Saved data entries
------------------------

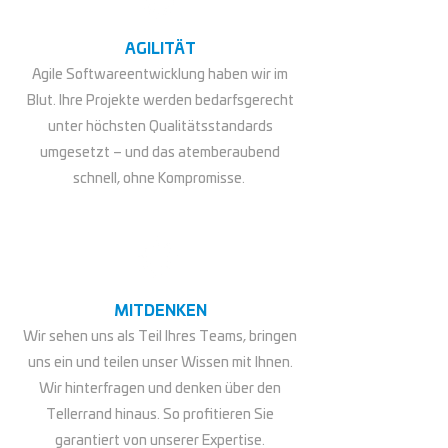
AGILITÄT
Agile Softwareentwicklung haben wir im
Blut. Ihre Projekte werden bedarfsgerecht
unter höchsten Qualitätsstandards
umgesetzt – und das atemberaubend
schnell, ohne Kompromisse.
MITDENKEN
Wir sehen uns als Teil Ihres Teams, bringen
uns ein und teilen unser Wissen mit Ihnen.
Wir hinterfragen und denken über den
Tellerrand hinaus. So profitieren Sie
garantiert von unserer Expertise.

------------------------

Task brief =>
Your answer should consist only of the lines from the one with "Wir sehen uns als Teil Ihres Teams, bringen" through the end of the data above, reproduced exactly.

Exercise output =>
Wir sehen uns als Teil Ihres Teams, bringen
uns ein und teilen unser Wissen mit Ihnen.
Wir hinterfragen und denken über den
Tellerrand hinaus. So profitieren Sie
garantiert von unserer Expertise.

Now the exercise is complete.